Jugend ohne Gott von Ödön von Horváth
Hermann Hesse empfiehlt den Roman 1938 als Querschnitt des moralischen Weltzustandes der Gegenwart an Alfred Kubin. Mehr zum Inhalt und den Hintergründen von Horváths drittem Roman erfahren Sie hier in einer Zusammenfassung.
Inhalt
Der Roman dreht sich um einen Lehrer, der ins Visier von Eltern und Schülern gerät, weil er den Schüler N. darauf aufmerksam macht, dass "Neger" aus seiner Sicht ein abfälliges Wort sei und nicht verwendet werden sollte.
Durch die Gunst des Direktors bleibt der Lehrer an der Schule und wird als Aufsichtsperson in ein Zeltlager, das als militäre Frühausbildung gedacht ist, mitgeschickt. Dort liest er das Tagebuch des Schülers Z., obwohl dort ausdrücklich steht, dass jeder sterben werde, der es liest, und findet heraus, dass jener Schüler mit der Chefin einer Räuberbande liiert ist. Z. verdächtigt N., der daraufhin erschlagen aufgefunden wird. Vor Gericht gibt der Lehrer zu, das Tagebuch gelesen zu haben und auch Eva, die Anführerin der Bande, stellt sich, klagt aber einen anderen Schüler, T., als Täter an.
Auf Nachforschungen des Lehrers hin erhängt sich T. und gesteht in seinem Abschiedsbrief den Mord. Der Lehrer geht nach Afrika, um dort zu unterrichten.
Werkgeschichte
Jugend ohne Gott entstand 1937 und wurde kurz darauf in acht Sprachen übersetzt. Horváths dritter Roman basiert auf dem Fragment Der Lenz ist da! Frühlingserwachen in unserer Zeit. Die Leitmotive – ein militärisch-autoritäres Staatssystem, Sozialkritik und Liebe – finden sich auch in Jugend ohne Gott wieder.

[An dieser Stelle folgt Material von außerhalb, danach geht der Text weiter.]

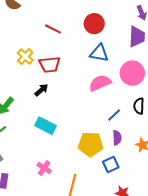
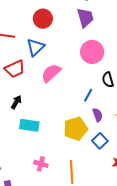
blue triangle: (99, 53) -> (36, 47), moved, turned -36
pink semicircle: (100, 83) -> (51, 73), moved
black arrow: (41, 90) -> (16, 102), moved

Im Werk stellt sich der Lehrer immer wieder die Frage nach Gott und seiner Existenz. Am Ende glaubt er diese bestätigt zu wissen, da die Wahrheit ans Licht gekommen ist. Neben der Thematik des Glaubens steht vor allem die Gedanken- und Lieblosigkeit der Jugend im Dritten Reich im Zentrum. Diese Gleichgültigkeit wird durch die Namensgebung, die nur mit Buchstaben erfolgt, verdeutlicht. Ein Lehrerkollege, genannt "Julius Cäsar", nennt die Gegenwart "Zeitalter der Fische", womit gemeint ist, das Jugendliche des Dritten Reichs zu Mitläufern erzogen werden, die nicht eigenständig denken sollen.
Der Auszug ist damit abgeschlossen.